R4-15 (Time: 15:43 - 15:45)

Title	RER: a Tuning Tool for Implementing a Computational Pipeline Across Multiple FPGAs
Author	Hirokazu Morishita, *Kenta Inakagata (Keio University, Japan), Yasunori Osana (Seikei University, Japan), Naoyuki Fujita (JAXA, Japan), Hideharu Amano (Keio University, Japan)
Page	pp. 442 - 447
Keyword	FPGA, Optimization, CFD
Abstract	RER (Resource Estimation and Reconfiguration) is a quick optimization tool for arithmetic units of Xilinx IP cores and facilitates partitioning deep computational pipelines across multiple FPGAs. It generates an appropriate computational pipeline structure by composing the optimal configuration of IP cores, from the designer's parameters and database of hardware amount for all possible configurations of the arithmetic IP cores. As an example, complicated pipeline used in MUSCL algorithm in computational Fluid dynamics is divided into two FPGAs, considering the results of optimization by RER. For any partition candidates, 5.46x times or more speed up compared to the software on Intel Core 2 Duo processor had achieved.

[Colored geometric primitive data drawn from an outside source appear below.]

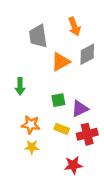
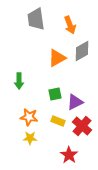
gray trapezoid: (38, 36) -> (36, 19), moved
red cross: (87, 134) -> (82, 126), turned -36
red star: (73, 165) -> (69, 155), turned -30

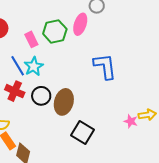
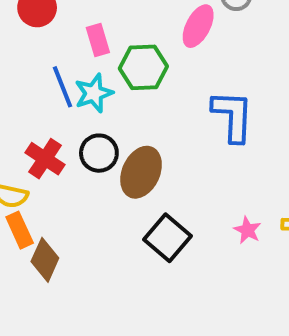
green hexagon: (55, 31) -> (143, 67), moved
red cross: (15, 91) -> (45, 159), moved
pink star: (131, 121) -> (247, 230), moved

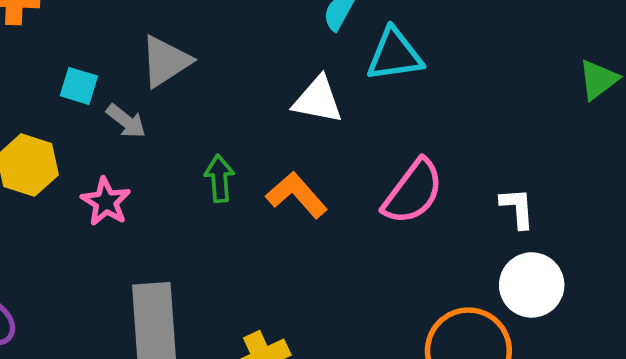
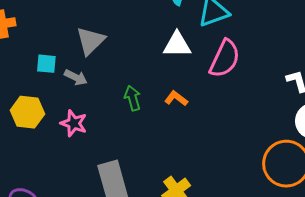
pink semicircle: (413, 192) -> (225, 59), moved
orange L-shape: (297, 195) -> (176, 98), size x0.7

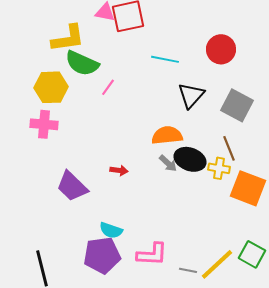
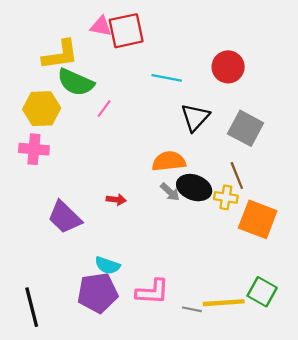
yellow line: (217, 264) -> (224, 303), turned 39

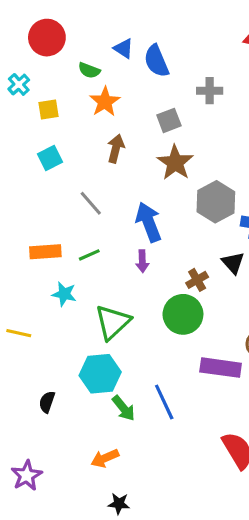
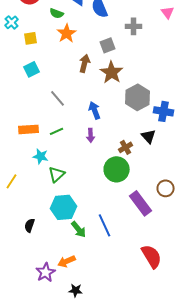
brown arrow: (116, 149) -> (85, 63), moved
blue arrow: (149, 222) -> (95, 110), size x0.7
green triangle: (113, 322) -> (57, 174), moved, size x0.7
yellow line: (19, 333) -> (12, 181), turned -70
purple rectangle: (221, 368) -> (141, 203), turned 45
purple star: (27, 475) -> (46, 272), moved

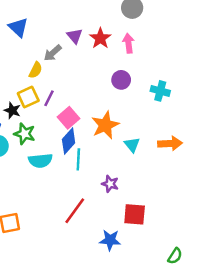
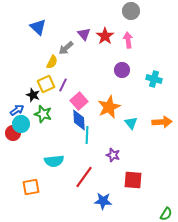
blue diamond: (69, 141) -> (79, 120), turned -45
cyan semicircle: (40, 161) -> (54, 161), moved
blue star: (110, 240) -> (103, 201), moved

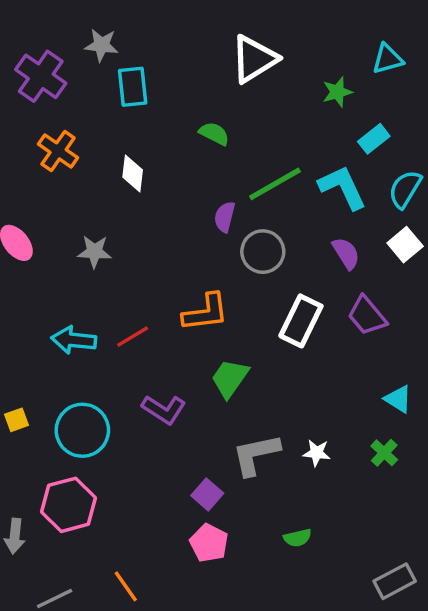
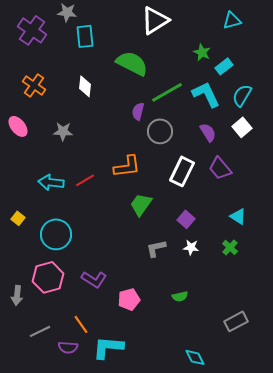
green star: (337, 92) -> (202, 52), moved, turned -30
green semicircle: (214, 134) -> (132, 63), size x1.8
orange cross: (58, 151) -> (34, 85), moved
purple L-shape: (164, 409) -> (94, 279), moved
yellow square: (16, 420) -> (18, 218), moved, turned -32
gray L-shape: (256, 455) -> (156, 248), size x0.7
purple square: (207, 494) -> (186, 219), moved
pink pentagon: (209, 543) -> (129, 299), turned 30

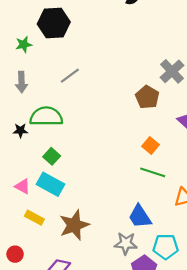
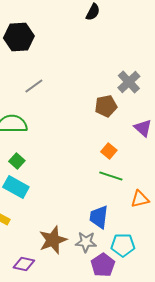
brown pentagon: (147, 97) -> (106, 106), turned 30
blue trapezoid: (140, 217) -> (99, 217), turned 40
brown star: (74, 225) -> (53, 240), moved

R4-16 (Time: 15:45 - 15:47)

Title	Soft-error Tolerability Analysis for Triplicated Circuit on an FPGA
Author	*Yoshihiro Ichinomiya, Motoki Amagasaki, Morihiro Kuga, Toshinori Sueyoshi (Kumamoto University, Japan)
Page	pp. 448 - 453
Keyword	FPGA, soft-error, TMR
Abstract	SRAM-based Field Programmable Gate Arrays (FPGAs) are vulnerable to a single event up- set(SEU), which is induced by radiation effects. In order to improve the robustness against a SEU, many dependable design techniques were studied. Also, the reliability analysis become important. In this work, we propose the reliability estimation techniques for triplicated circuits by using conditional probability.

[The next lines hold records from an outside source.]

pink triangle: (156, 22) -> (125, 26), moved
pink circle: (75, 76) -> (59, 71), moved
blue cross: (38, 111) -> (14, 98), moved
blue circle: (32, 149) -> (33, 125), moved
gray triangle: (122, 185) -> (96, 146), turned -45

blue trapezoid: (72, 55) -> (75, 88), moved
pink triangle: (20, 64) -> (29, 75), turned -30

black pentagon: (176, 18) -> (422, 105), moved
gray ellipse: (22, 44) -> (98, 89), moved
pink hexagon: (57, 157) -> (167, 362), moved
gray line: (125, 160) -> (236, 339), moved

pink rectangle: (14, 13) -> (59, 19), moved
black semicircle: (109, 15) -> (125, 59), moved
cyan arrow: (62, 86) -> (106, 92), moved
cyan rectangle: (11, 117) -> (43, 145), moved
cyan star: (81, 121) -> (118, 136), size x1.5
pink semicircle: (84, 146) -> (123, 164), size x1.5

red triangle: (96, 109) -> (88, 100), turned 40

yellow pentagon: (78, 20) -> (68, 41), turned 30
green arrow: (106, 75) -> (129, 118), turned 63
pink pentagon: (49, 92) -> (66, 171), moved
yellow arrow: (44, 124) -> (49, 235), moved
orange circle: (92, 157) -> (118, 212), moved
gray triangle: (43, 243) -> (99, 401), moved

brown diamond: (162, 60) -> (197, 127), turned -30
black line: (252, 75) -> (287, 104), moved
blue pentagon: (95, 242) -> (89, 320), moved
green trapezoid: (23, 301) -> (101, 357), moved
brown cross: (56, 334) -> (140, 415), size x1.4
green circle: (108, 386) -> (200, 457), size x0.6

R4-17 (Time: 15:47 - 15:49)

Title	A Tile Based Reconfigurable Architecture with Dual ALU-array/Processor Operating Mode Capability
Author	Shin'ichi Kouyama, Masayuki Hiromoto (Kyoto University, Japan), Yukihiro Nakamura (Ritsumeikan University, Japan), *Hiroyuki Ochi (Kyoto University, Japan)
Page	pp. 454 - 459
Keyword	Coarse-grained Reconfigurable Architecture
Abstract	ALU-based coarse-grained reconfigurable devices are suitable for accelerating simple stream processing by pipelining and parallelization. They are, however, not efficiently used for sequential processing with complicated controls. In this paper, we propose a tile based dynamically reconfigurable architecture in which each tile has dual ALU-array/RISC processor operating mode capability. The ratio of ALU-based hardware accelerator and RISC processor counterpart can be dynamically changed depending on the dominant computation in the application in order to maximize the efficiency.

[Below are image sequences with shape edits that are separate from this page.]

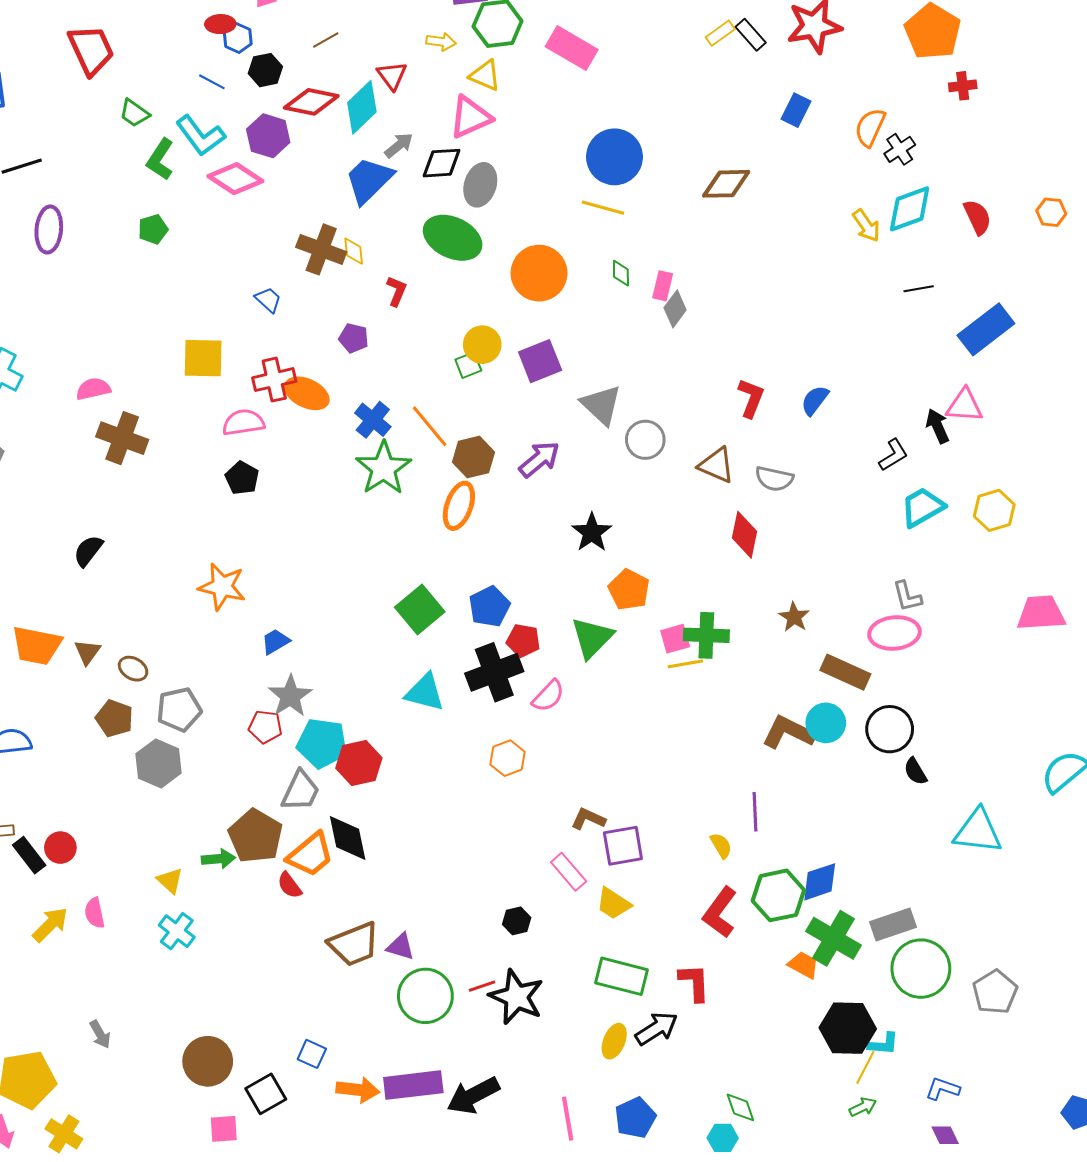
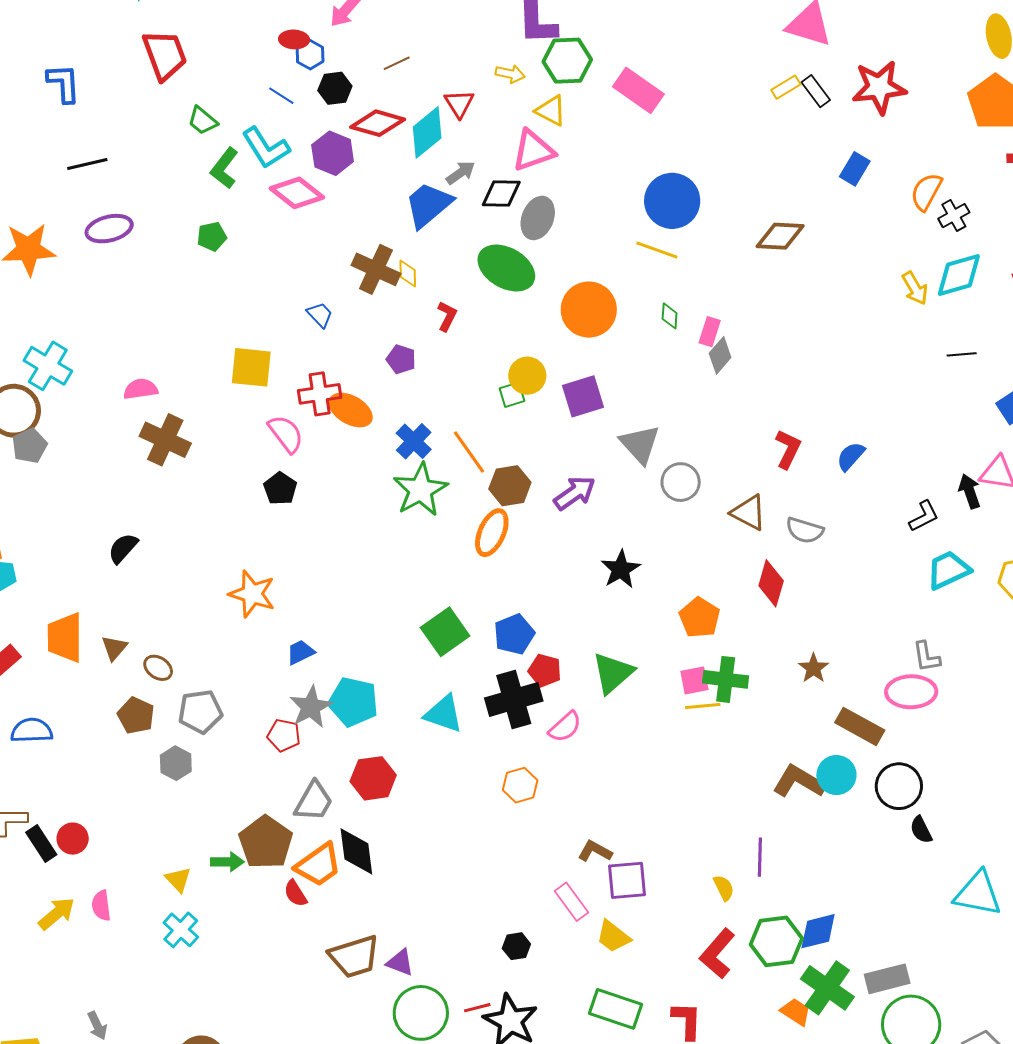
purple ellipse: (49, 230) -> (109, 229), turned 66
pink semicircle: (243, 422) -> (286, 434), turned 57
orange pentagon: (629, 590) -> (700, 618), moved
orange trapezoid: (37, 646) -> (65, 638), turned 74
cyan pentagon: (322, 743) -> (353, 702), moved
gray hexagon: (159, 763) -> (176, 763), size x0.7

R4-18 (Time: 15:49 - 15:51)

Title	VLSI Architecture of V-AMDF based Pitch Detection for Tonal Speech Recognizer
Author	*Jirabhorn Chaiwongsai, Werapon Chiracharit, Kosin Chamnongthai (King Mongkut’s University of Technology Thonburi, Thailand), Yoshikazu Miyanaga (Hokkaido University, Japan), Kohji Higuchi (University of Electro-Communications, Japan)
Page	pp. 460 - 465
Keyword	tone classification function, V-AMDF, 4-stage pipeline process
Abstract	Tonal speech recognizer needs tone classification function to guarantee the word correctness. However, tone classification function generally has high computation part because there are many repeated parameters. This paper proposes AMDF-based 4-stage pipeline process VLSI architecture of tone classification function for tonal speech recognizer (TONE-SPEC). The architecture is divided into pitch detection, fundamental frequency extraction and tone decision processes. In the speech recognition, only vowel signal is sent though the pitch detection process so that the sample number is reduced. AMDF detects the periodicity of vowel speech by using 4-stage pipeline process. After that, fundamental frequency is extracted and then tone result is decided by finding look-up table maximum vote in tone decision process. To evaluate the performance of the proposed architecture, the experiment is set and tested with 37 Thai words. The results show the improvement of processing time, comparing to the conventional method.